The main problem is that
runAffineTransform affTr (!x, !y) = (get affTr `VU.unsafeIndex` 0 * x + get affTr `VU.unsafeIndex` 1 * y + get affTr `VU.unsafeIndex` 2, get affTr `VU.unsafeIndex` 3 * x + get affTr `VU.unsafeIndex` 4 * y + get affTr `VU.unsafeIndex` 5)
creates a couple of tricks. Components are not evaluated when runAffineTransform called; they remain discontinuities until any consumer requires evaluation.
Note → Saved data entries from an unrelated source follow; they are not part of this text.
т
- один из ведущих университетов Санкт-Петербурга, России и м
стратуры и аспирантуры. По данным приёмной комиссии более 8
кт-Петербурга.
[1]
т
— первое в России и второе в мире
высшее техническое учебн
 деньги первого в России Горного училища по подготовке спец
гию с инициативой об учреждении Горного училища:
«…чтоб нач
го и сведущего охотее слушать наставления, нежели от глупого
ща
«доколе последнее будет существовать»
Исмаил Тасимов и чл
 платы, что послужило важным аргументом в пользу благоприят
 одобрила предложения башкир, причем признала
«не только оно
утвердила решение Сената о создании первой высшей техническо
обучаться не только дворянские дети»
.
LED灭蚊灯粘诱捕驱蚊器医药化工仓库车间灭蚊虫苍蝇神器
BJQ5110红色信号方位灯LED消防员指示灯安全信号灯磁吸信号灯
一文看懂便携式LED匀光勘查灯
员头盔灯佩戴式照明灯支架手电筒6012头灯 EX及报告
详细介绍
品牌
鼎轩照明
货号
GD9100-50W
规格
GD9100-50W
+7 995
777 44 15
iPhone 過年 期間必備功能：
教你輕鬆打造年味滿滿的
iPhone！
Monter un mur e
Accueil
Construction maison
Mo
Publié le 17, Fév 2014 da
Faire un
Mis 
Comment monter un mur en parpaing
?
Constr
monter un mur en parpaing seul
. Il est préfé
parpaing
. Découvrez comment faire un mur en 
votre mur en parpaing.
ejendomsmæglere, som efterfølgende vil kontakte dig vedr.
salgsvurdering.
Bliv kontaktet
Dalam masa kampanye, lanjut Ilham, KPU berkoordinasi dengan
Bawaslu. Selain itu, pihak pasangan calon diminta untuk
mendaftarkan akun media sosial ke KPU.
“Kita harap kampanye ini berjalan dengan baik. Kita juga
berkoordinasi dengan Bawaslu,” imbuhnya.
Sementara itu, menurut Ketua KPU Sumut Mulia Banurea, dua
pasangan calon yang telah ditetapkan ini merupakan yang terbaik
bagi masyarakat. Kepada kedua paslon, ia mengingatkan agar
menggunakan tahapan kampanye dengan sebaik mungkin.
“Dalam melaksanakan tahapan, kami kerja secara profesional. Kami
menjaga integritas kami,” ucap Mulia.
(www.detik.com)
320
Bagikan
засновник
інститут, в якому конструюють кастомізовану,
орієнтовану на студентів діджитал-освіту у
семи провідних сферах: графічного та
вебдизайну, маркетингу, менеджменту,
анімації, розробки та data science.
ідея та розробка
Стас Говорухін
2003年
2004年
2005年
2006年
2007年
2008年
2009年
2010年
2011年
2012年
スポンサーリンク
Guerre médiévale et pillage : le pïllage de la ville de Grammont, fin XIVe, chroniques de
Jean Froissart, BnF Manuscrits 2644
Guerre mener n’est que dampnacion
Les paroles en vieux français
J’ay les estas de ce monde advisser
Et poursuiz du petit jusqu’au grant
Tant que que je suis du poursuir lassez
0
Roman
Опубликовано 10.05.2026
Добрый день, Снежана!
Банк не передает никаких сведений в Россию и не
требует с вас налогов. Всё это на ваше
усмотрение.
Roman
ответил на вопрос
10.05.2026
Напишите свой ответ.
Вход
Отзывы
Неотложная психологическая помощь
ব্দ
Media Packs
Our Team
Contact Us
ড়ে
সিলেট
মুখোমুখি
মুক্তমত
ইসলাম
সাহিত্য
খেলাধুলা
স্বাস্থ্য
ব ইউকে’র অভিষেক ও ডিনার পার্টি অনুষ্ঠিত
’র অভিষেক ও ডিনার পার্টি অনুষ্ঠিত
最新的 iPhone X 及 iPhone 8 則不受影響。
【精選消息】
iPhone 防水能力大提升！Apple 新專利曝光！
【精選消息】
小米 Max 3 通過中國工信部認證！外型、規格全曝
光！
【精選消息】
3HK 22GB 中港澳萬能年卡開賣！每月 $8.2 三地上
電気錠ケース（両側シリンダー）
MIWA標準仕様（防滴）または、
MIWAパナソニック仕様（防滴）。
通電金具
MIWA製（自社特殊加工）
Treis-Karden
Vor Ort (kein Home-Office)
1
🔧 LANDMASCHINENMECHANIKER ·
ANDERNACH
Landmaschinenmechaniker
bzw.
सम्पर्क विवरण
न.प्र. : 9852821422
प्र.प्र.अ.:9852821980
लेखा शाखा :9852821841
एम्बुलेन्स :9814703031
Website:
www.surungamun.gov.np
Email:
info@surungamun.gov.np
testAffineTransformSpeed affTr count = go count (0.5, 0.5) where go :: Int -> (Double, Double) -> (Double, Double) go 0 res = res go !n !res = go (n-1) (runAffineTransform affTr res)
is not that consumer, bang on res evaluates only its external constructor (,) , and you get the result
runAffineTransform affTr (runAffineTrasform affTr (runAffineTransform affTr (...)))
which is evaluated only at the end, when finally a normal form is required.
If you immediately forcibly evaluate the components of the result,
runAffineTransform affTr (!x, !y) = case ( get affTr `U.unsafeIndex` 0 * x + get affTr `U.unsafeIndex` 1 * y + get affTr `U.unsafeIndex` 2 , get affTr `U.unsafeIndex` 3 * x + get affTr `U.unsafeIndex` 4 * y + get affTr `U.unsafeIndex` 5 ) of (!a,!b) -> (a,b)
and let it be built in, the main difference from jtobin using a custom strict unboxed Double# pair is that for the loop in testAffineTransformSpeed you get one initial iteration using the Double argument in the box, and at the end the result components are put into the box, which adds some constant overhead (something about 5 nanoseconds per cycle on my box). The main part of the loop takes the arguments Int# and two Double# in both cases, and the body of the loop is identical, with the exception of boxing, when n = 0 reached.
Of course, forced immediate evaluation of components using the unpacked strict pair type is better.